### Task material
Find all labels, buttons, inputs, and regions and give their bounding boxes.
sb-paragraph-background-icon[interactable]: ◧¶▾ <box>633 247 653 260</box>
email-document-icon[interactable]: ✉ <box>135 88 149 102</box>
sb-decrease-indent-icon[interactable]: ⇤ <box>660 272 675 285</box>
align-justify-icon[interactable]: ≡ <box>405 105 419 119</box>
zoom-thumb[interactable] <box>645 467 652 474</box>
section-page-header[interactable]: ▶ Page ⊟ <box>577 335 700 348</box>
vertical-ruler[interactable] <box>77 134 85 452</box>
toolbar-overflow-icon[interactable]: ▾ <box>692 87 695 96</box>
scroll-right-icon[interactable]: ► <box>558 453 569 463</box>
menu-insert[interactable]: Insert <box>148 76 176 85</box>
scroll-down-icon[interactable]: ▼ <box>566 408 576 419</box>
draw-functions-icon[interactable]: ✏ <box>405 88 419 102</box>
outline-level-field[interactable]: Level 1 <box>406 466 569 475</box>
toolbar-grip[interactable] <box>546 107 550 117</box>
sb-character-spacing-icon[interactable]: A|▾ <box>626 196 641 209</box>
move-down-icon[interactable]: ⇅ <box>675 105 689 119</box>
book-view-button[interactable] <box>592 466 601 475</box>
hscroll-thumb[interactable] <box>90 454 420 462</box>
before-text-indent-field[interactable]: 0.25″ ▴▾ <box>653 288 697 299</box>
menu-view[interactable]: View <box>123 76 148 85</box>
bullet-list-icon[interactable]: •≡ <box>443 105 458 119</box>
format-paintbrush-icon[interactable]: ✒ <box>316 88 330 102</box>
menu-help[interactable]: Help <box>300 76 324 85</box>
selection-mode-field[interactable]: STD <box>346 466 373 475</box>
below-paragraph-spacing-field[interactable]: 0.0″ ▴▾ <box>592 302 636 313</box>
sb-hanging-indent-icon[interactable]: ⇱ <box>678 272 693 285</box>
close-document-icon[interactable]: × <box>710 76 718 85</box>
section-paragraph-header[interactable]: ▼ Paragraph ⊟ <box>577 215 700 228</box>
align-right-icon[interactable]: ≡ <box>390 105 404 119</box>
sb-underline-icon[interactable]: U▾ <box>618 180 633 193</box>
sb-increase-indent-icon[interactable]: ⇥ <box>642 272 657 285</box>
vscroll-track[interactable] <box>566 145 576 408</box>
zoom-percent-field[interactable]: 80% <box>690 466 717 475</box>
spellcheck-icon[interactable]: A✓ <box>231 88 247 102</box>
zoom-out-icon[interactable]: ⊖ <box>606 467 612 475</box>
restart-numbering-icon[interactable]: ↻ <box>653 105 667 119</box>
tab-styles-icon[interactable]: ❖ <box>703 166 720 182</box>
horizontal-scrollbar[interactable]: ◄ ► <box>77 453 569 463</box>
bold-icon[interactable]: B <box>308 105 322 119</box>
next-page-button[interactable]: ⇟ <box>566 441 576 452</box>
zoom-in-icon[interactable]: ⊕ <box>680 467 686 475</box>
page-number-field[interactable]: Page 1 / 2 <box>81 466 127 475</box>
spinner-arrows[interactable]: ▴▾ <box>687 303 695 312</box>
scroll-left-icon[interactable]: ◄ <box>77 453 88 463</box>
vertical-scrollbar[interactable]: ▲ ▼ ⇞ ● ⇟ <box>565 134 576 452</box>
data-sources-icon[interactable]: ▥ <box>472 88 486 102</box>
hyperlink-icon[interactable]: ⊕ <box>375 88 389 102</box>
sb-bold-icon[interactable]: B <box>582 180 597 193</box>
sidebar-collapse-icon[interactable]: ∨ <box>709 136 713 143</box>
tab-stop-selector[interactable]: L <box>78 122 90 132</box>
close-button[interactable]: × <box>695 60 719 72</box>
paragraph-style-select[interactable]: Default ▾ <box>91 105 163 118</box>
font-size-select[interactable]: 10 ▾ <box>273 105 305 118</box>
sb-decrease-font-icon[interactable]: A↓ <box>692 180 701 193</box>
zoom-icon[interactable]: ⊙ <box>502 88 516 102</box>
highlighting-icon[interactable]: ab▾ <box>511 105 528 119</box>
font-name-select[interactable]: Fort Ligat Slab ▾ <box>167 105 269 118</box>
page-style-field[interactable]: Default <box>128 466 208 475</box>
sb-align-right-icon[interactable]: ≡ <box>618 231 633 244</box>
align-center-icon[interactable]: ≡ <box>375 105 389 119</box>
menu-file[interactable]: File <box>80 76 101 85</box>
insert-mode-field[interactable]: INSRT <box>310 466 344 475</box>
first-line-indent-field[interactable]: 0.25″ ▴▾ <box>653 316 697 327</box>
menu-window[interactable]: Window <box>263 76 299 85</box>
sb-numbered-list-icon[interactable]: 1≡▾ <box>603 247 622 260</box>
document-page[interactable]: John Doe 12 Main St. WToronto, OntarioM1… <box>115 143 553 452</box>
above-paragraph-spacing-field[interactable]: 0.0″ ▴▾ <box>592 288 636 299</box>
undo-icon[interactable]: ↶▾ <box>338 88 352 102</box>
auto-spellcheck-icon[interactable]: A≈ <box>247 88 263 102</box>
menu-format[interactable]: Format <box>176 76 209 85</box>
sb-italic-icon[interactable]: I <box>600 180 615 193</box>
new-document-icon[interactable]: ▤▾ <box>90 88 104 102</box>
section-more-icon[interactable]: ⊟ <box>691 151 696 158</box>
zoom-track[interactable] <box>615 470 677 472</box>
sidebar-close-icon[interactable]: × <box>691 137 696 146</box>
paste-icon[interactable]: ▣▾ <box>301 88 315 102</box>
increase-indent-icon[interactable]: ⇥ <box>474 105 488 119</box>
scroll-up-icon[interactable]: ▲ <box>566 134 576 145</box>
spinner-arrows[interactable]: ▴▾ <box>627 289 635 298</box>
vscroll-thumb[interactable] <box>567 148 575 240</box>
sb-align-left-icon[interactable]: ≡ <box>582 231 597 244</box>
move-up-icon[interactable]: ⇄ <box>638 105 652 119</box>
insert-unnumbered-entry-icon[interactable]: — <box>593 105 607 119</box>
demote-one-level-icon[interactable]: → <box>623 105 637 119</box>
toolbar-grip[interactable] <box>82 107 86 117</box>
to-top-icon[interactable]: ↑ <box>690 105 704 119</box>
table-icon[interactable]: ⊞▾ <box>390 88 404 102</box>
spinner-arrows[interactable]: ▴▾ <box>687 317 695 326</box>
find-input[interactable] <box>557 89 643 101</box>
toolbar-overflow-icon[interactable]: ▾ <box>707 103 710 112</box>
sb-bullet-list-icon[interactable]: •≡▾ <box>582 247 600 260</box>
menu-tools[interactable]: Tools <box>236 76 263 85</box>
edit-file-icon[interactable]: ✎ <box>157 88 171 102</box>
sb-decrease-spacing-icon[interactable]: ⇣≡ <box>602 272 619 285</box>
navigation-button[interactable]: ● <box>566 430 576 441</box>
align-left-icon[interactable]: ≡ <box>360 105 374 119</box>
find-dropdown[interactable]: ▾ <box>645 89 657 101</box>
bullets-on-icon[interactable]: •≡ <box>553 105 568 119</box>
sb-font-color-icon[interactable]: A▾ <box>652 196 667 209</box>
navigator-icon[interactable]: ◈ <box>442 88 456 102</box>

### The problem
Copy out each line of the entries that holds "overflow".

### Finished task
toolbar-overflow-icon[interactable]: ▾ <box>692 87 695 96</box>
toolbar-overflow-icon[interactable]: ▾ <box>707 103 710 112</box>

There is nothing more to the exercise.